I remember a movie about illusionists some years ago called The Prestige. I had never heard that term in the context of magician profession. The prestige in a magic show is the final trick that really brings the house down and gives the audience something to ooh and ah about.
In a week that was holy to the Jewish people called the Feast of Tabernacles, Jesus had been speaking to them less than plainly. Was he a nice man? Was he a prophet? Was he someone that would perpetuate an overwhelming trend of miracles that never ends? Jesus did not come to be satisfy one-dimensional expressed needs. Jesus came to fulfill the Law though full of grace and truth. He was qualified to judge but came to save. For a magician, the trick is the show. For Jesus he had times, like on the last day of the feast, to speak into their lives with the truth that is right in front of their face not for the first or last time. The statement was the Prestige.

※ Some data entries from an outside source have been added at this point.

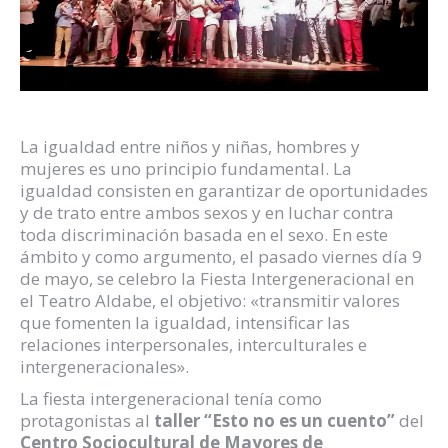
La igualdad entre niños y niñas, hombres y
mujeres es uno principio fundamental. La
igualdad consisten en garantizar de oportunidades
y de trato entre ambos sexos y en luchar contra
toda discriminación basada en el sexo. En este
ámbito y como argumento, el pasado viernes día 9
de mayo, se celebro la Fiesta Intergeneracional en
el Teatro Aldabe, el objetivo: «transmitir valores
que fomenten la igualdad, intensificar las
relaciones interpersonales, interculturales e
intergeneracionales».
La fiesta intergeneracional tenía como
protagonistas al
taller “Esto no es un cuento”
del
Centro Sociocultural de Mayores de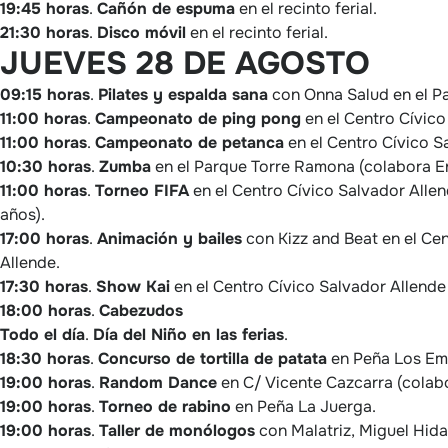
19:45 horas
.
Cañón de espuma
en el recinto ferial.
21:30 horas
.
Disco móvil
en el recinto ferial.
JUEVES 28 DE AGOSTO
09:15 horas
.
Pilates y espalda sana
con Onna Salud en el P
11:00 horas
.
Campeonato de ping pong
en el Centro Cívico
11:00 horas
.
Campeonato de petanca
en el Centro Cívico S
10:30 horas
.
Zumba
en el Parque Torre Ramona (colabora E
11:00 horas
.
Torneo FIFA
en el Centro Cívico Salvador Alle
años).
17:00 horas
.
Animación y bailes
con Kizz and Beat en el Ce
Allende.
17:30 horas
.
Show Kai
en el Centro Cívico Salvador Allende
18:00 horas
.
Cabezudos
Todo el día
.
Día del Niño en las ferias
.
18:30 horas
.
Concurso de tortilla de patata
en Peña Los Em
19:00 horas
.
Random Dance
en C/ Vicente Cazcarra (colab
19:00 horas
.
Torneo de rabino
en Peña La Juerga.
19:00 horas
.
Taller de monólogos
con Malatriz, Miguel Hid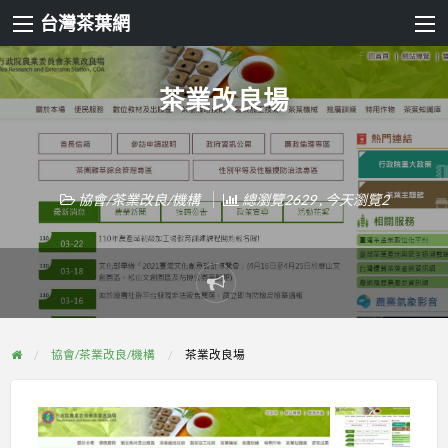
台灣茶葉網
茶業改良場
協會/茶業改良/機構
總瀏覽2629 , 今天瀏覽2
Report
problem
協會/茶業改良/機構
茶業改良場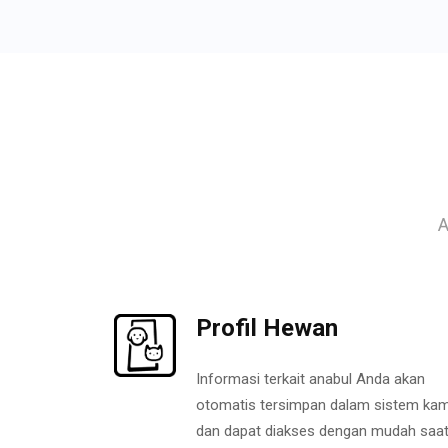
A
Profil Hewan
Informasi terkait anabul Anda akan
otomatis tersimpan dalam sistem kam
dan dapat diakses dengan mudah saa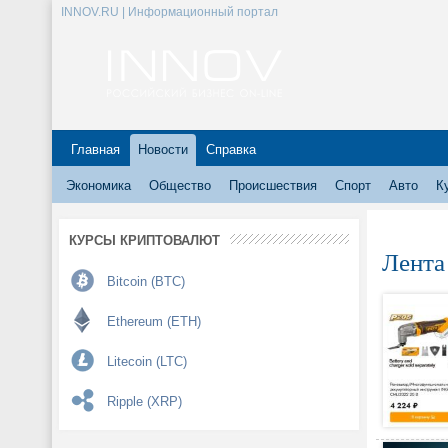
INNOV.RU | Информационный портал
Главная
Новости
Справка
Экономика
Общество
Происшествия
Спорт
Авто
К
КУРСЫ КРИПТОВАЛЮТ
Лента
Bitcoin (BTC)
Ethereum (ETH)
Litecoin (LTC)
Ripple (XRP)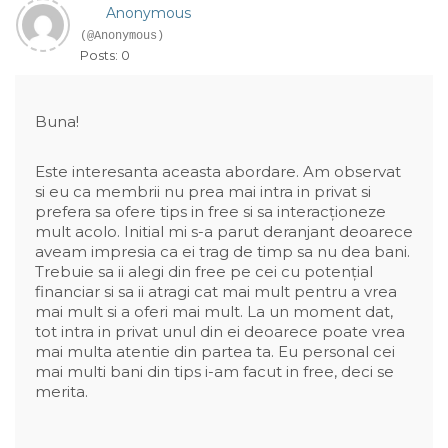
Anonymous
(@Anonymous)
Posts: 0
Buna!
Este interesanta aceasta abordare. Am observat
si eu ca membrii nu prea mai intra in privat si
prefera sa ofere tips in free si sa interacționeze
mult acolo. Initial mi s-a parut deranjant deoarece
aveam impresia ca ei trag de timp sa nu dea bani.
Trebuie sa ii alegi din free pe cei cu potențial
financiar si sa ii atragi cat mai mult pentru a vrea
mai mult si a oferi mai mult. La un moment dat,
tot intra in privat unul din ei deoarece poate vrea
mai multa atentie din partea ta. Eu personal cei
mai multi bani din tips i-am facut in free, deci se
merita.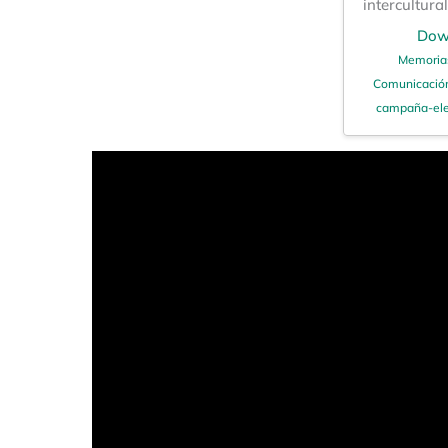
intercultura
Dow
Memorias
Comunicación
campaña-ele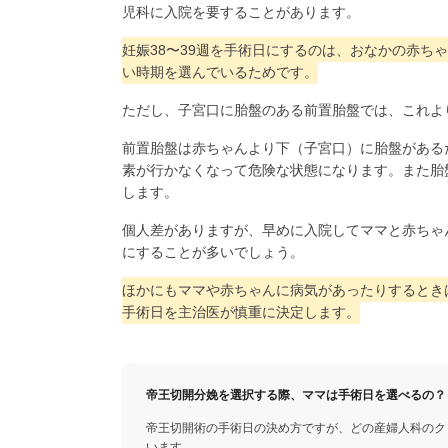
児科に入院を要することがあります。
妊娠38〜39週を手術日にするのは、おなかの赤ち
い時期を選んでいるためです。
ただし、子宮口に胎盤のある前置胎盤では、これよ
前置胎盤は赤ちゃんより下（子宮口）に胎盤がある
素が行かなくなって危険な状態になります。また胎
します。
個人差がありますが、早めに入院してママと赤ちゃ
にすることが多いでしょう。
ほかにもママや赤ちゃんに病気があったりするとき
手術日を主治医が慎重に決定します。
帝王切開分娩を選択する際、ママは手術日を選べるの？
帝王切開術の手術日の決め方ですが、どの産婦人科のク
います。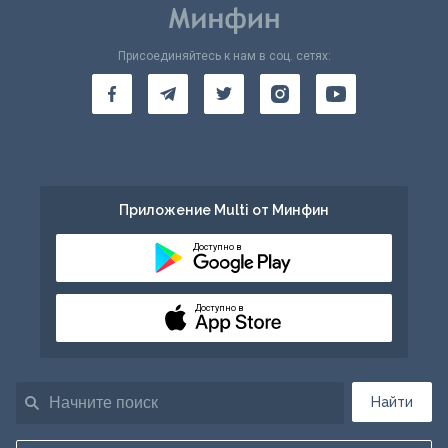
Присоединяйтесь к нам в соц. сетях:
Приложение Multi от Минфин
Доступно в
Доступно в
Найти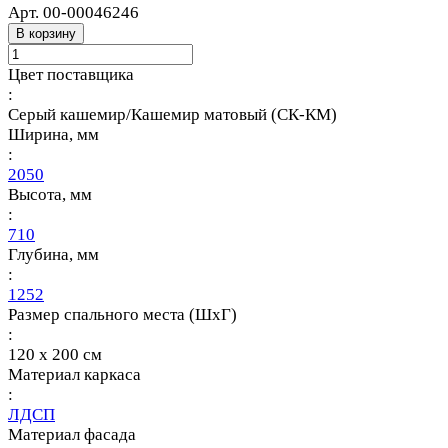
Арт.
00-00046246
В корзину
Цвет поставщика
:
Серый кашемир/Кашемир матовый (СК-КМ)
Ширина, мм
:
2050
Высота, мм
:
710
Глубина, мм
:
1252
Размер спального места (ШхГ)
:
120 х 200 см
Материал каркаса
:
ЛДСП
Материал фасада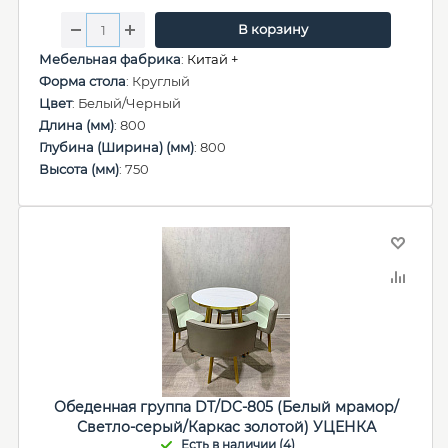
В корзину
Мебельная фабрика
:
Китай +
Форма стола
: Круглый
Цвет
: Белый/Черный
Длина (мм)
: 800
Глубина (Ширина) (мм)
: 800
Высота (мм)
: 750
Обеденная группа DT/DC-805 (Белый мрамор/
Светло-серый/Каркас золотой) УЦЕНКА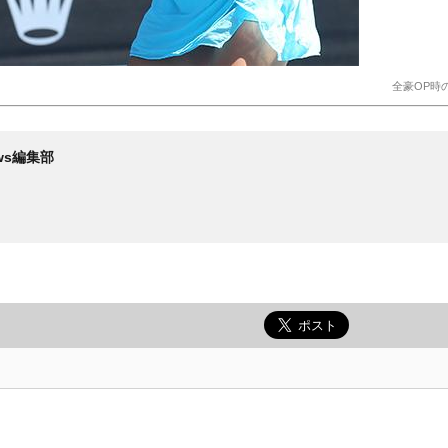
全豪OP時
News編集部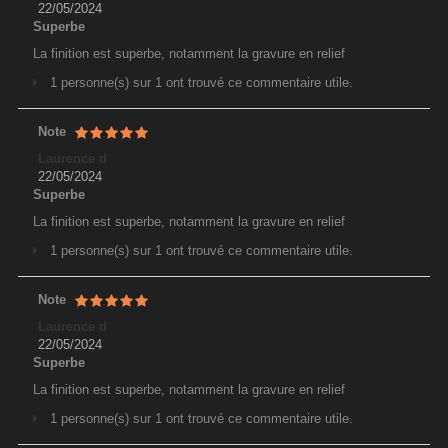
22/05/2024
Superbe
La finition est superbe, notamment la gravure en relief
1 personne(s) sur 1 ont trouvé ce commentaire utile.
Note
Laurence d
22/05/2024
Superbe
La finition est superbe, notamment la gravure en relief
1 personne(s) sur 1 ont trouvé ce commentaire utile.
Note
Laurence d
22/05/2024
Superbe
La finition est superbe, notamment la gravure en relief
1 personne(s) sur 1 ont trouvé ce commentaire utile.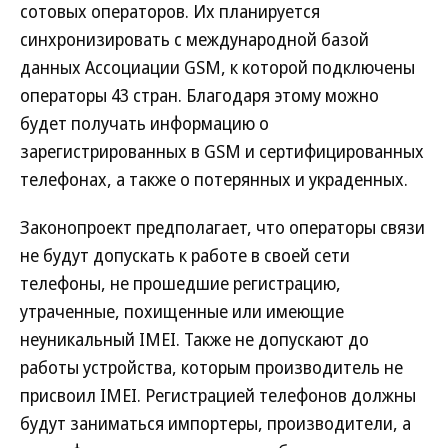
сотовых операторов. Их планируется
синхронизировать с международной базой
данных Ассоциации GSM, к которой подключены
операторы 43 стран. Благодаря этому можно
будет получать информацию о
зарегистрированных в GSM и сертифицированных
телефонах, а также о потерянных и украденных.
Законопроект предполагает, что операторы связи
не будут допускать к работе в своей сети
телефоны, не прошедшие регистрацию,
утраченные, похищенные или имеющие
неуникальный IMEI. Также не допускают до
работы устройства, которым производитель не
присвоил IMEI. Регистрацией телефонов должны
будут заниматься импортеры, производители, а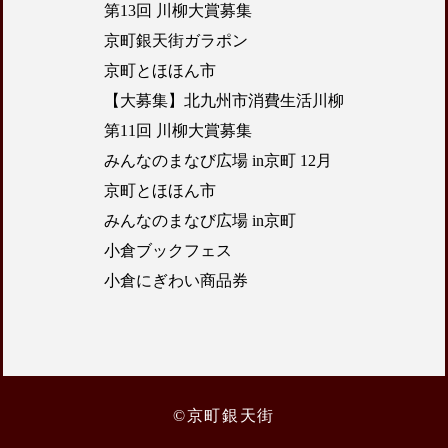
第13回 川柳大賞募集
京町銀天街ガラポン
京町とほほん市
【大募集】北九州市消費生活川柳
第11回 川柳大賞募集
みんなのまなび広場 in京町 12月
京町とほほん市
みんなのまなび広場 in京町
小倉ブックフェス
小倉にぎわい商品券
©京町銀天街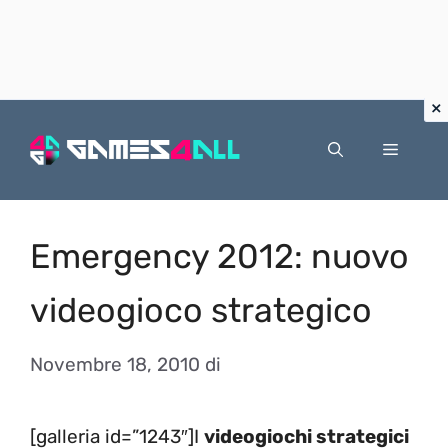
Vai
al
Menu
contenuto
Emergency 2012: nuovo
videogioco strategico
Novembre 18, 2010
di
[galleria id=”1243″]I
videogiochi strategici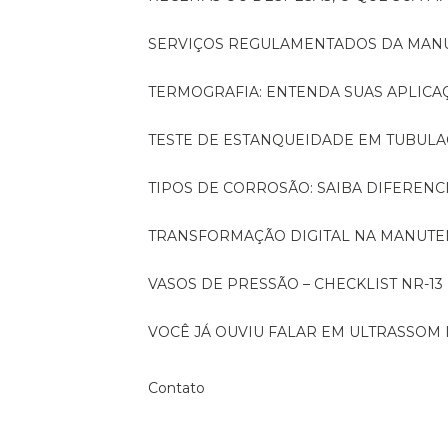
SERVIÇOS REGULAMENTADOS DA MA
TERMOGRAFIA: ENTENDA SUAS APLICA
TESTE DE ESTANQUEIDADE EM TUBULA
TIPOS DE CORROSÃO: SAIBA DIFEREN
TRANSFORMAÇÃO DIGITAL NA MANUTE
VASOS DE PRESSÃO – CHECKLIST NR-13
VOCÊ JÁ OUVIU FALAR EM ULTRASSOM 
Contato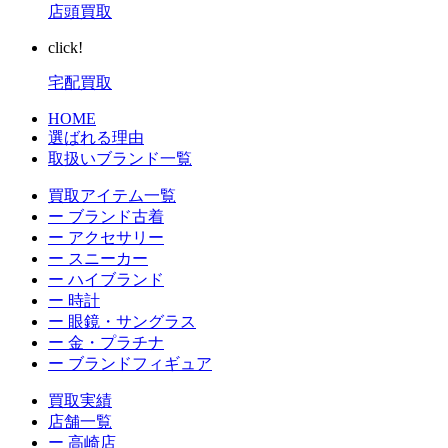
店頭買取
click!
宅配買取
HOME
選ばれる理由
取扱いブランド一覧
買取アイテム一覧
ー ブランド古着
ー アクセサリー
ー スニーカー
ー ハイブランド
ー 時計
ー 眼鏡・サングラス
ー 金・プラチナ
ー ブランドフィギュア
買取実績
店舗一覧
ー 高崎店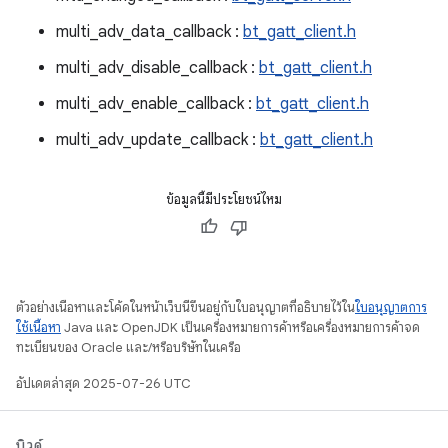
multi_adv_data_callback :
bt_gatt_client.h
multi_adv_disable_callback :
bt_gatt_client.h
multi_adv_enable_callback :
bt_gatt_client.h
multi_adv_update_callback :
bt_gatt_client.h
ข้อมูลนี้มีประโยชน์ไหม
ตัวอย่างเนื้อหาและโค้ดในหน้าเว็บนี้ขึ้นอยู่กับใบอนุญาตที่อธิบายไว้ใน
ใบอนุญาตการ
ใช้เนื้อหา
Java และ OpenJDK เป็นเครื่องหมายการค้าหรือเครื่องหมายการค้าจด
ทะเบียนของ Oracle และ/หรือบริษัทในเครือ
อัปเดตล่าสุด 2025-07-26 UTC
บิวด์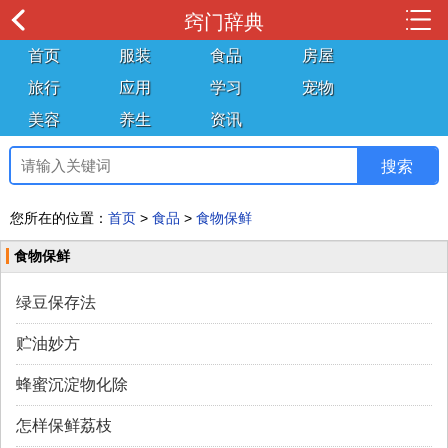
窍门辞典
首页
服装
食品
房屋
旅行
应用
学习
宠物
美容
养生
资讯
您所在的位置：
首页
>
食品
>
食物保鲜
食物保鲜
绿豆保存法
贮油妙方
蜂蜜沉淀物化除
怎样保鲜荔枝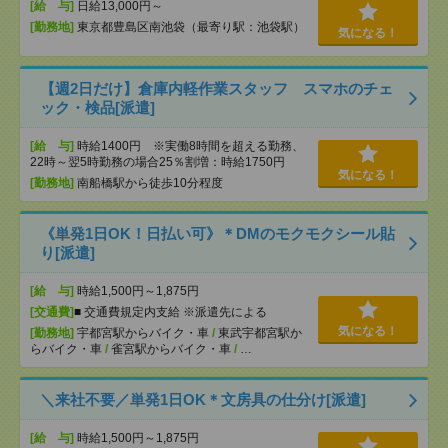
[給 与]
日給13,000円～
[勤務地]
東京都豊島区南池袋（最寄り駅：池袋駅）
気になる！
【週2日だけ】倉庫内軽作業スタッフ スマホのチェ
ック・検品[派遣]
[給 与]
時給1400円 ※実働8時間を超える勤務、
22時～翌5時勤務の場合25％割増：時給1750円
気になる！
[勤務地]
南船橋駅から徒歩10分程度
《単発1日OK！日払い可》＊DMのモクモクシール貼
り[派遣]
[給 与]
時給1,500円～1,875円
[交通費]
■ 交通費規定内支給 ※派遣先による
気になる！
[勤務地]
宇都宮駅からバイク・車
/
東武宇都宮駅か
らバイク・車
/
雀宮駅からバイク・車
/
…
＼来社不要／単発1日OK＊文房具の仕分け[派遣]
[給 与]
時給1,500円～1,875円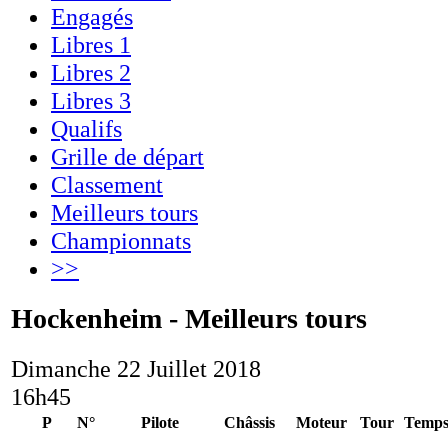
Engagés
Libres 1
Libres 2
Libres 3
Qualifs
Grille de départ
Classement
Meilleurs tours
Championnats
>>
Hockenheim - Meilleurs tours
Dimanche 22 Juillet 2018
16h45
P
N°
Pilote
Châssis
Moteur
Tour
Temp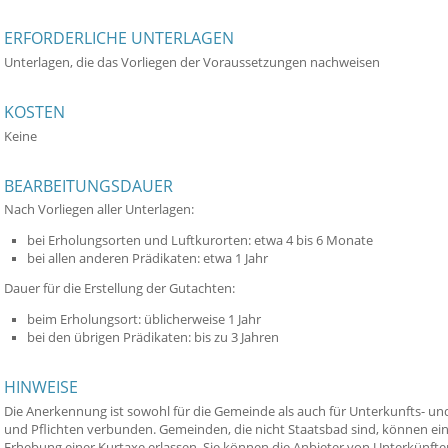
ERFORDERLICHE UNTERLAGEN
Unterlagen, die das Vorliegen der Voraussetzungen nachweisen
KOSTEN
Keine
BEARBEITUNGSDAUER
Nach Vorliegen aller Unterlagen:
bei Erholungsorten und Luftkurorten: etwa 4 bis 6 Monate
bei allen anderen Prädikaten: etwa 1 Jahr
Dauer für die Erstellung der Gutachten:
beim Erholungsort: üblicherweise 1 Jahr
bei den übrigen Prädikaten: bis zu 3 Jahren
HINWEISE
Die Anerkennung ist sowohl für die Gemeinde als auch für Unterkunfts- un
und Pflichten verbunden. Gemeinden, die nicht Staatsbad sind, können e
Erhebung einer Kurtaxe erlassen. Sie können die Anbieter von Unterkünft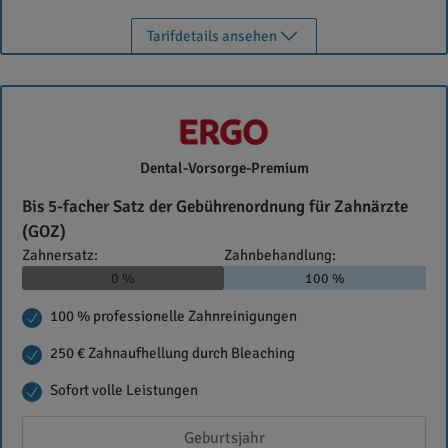
Tarifdetails ansehen
ERGO
Dental-Vorsorge-Premium
Versicherungen
Bis 5-facher Satz der Gebührenordnung für Zahnärzte
(GOZ)
Zahnersatz:
Zahnbehandlung:
0 %
100 %
100 % professionelle Zahnreinigungen
250 € Zahnaufhellung durch Bleaching
Sofort volle Leistungen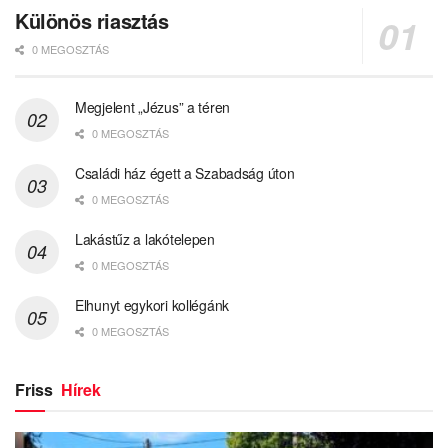
Különös riasztás
0 MEGOSZTÁS
Megjelent „Jézus” a téren
0 MEGOSZTÁS
Családi ház égett a Szabadság úton
0 MEGOSZTÁS
Lakástűz a lakótelepen
0 MEGOSZTÁS
Elhunyt egykori kollégánk
0 MEGOSZTÁS
Friss
Hírek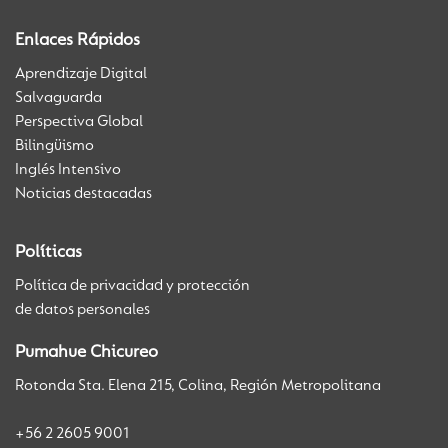
Enlaces Rápidos
Aprendizaje Digital
Salvaguarda
Perspectiva Global
Bilingüismo
Inglés Intensivo
Noticias destacadas
Políticas
Política de privacidad y protección
de datos personales
Pumahue Chicureo
Rotonda Sta. Elena 215, Colina, Región Metropolitana
+56 2 2605 9001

On the last and greatest day of the feast, Jesus stood up and exclaimed, “Let anyone who thirsts come to me and drink. Whoever believes in me, as scripture says:‘Rivers of living water will flow from within him.’” He said this in reference to the Spirit that those who came to believe in him were to receive. There was, of course, no Spirit yet, because Jesus had not yet been glorified. Some in the crowd who heard these words said, “This is truly the Prophet.” Others said, “This is the Messiah.” But others said, “The Messiah will not come from Galilee, will he? Does not scripture say that the Messiah will be of David’s family and come from Bethlehem, the village where David lived?” So a division occurred in the crowd because of him (John 7:37-39).
Let anyone who thirsts come to me and drink- Here Jesus is making clear that the opportunity to respond to his call is for everyone and they can be satisfied in their thirst. This thirst can be hard to sum up. Where humanity can get Christianity wrong can be a physical thirst only like a social justice program or in someone getting many right answers.
In his commentary on the Gospel of John, St. Augustine addresses this passage.
There is therefore an inner thirst and an inner belly, because there is an inner man. And that inner man is indeed invisible, but the outer man is visible, but yet better is the inner than outer. And this which is not seen is the most loved; for it is certain that the inner man is more loved than the outer (Augustine, Tractate XXXII).
So often the value is expressed in the New Testament that God wants to change our hearts from the inside and work outward from there. As I often tell my clients who are in addiction recovery, we can appreciate Step 2 that God could “restore our lives to sanity” but if I could preach the gospel to them I could explain why he wants to.
Whoever believes in me- In review, belief was conversion and had a context of obedience and changing ones identity. Where the water has context of conversion even more is how water is used in the New Testament in a sacramental context. Earlier in each of the gospels John the Baptist brings in a baptism of repentance. This is a radical change in ones life in turning from ones sins. Frequently the change is referred to with the word metanoia where we get metamorphosis.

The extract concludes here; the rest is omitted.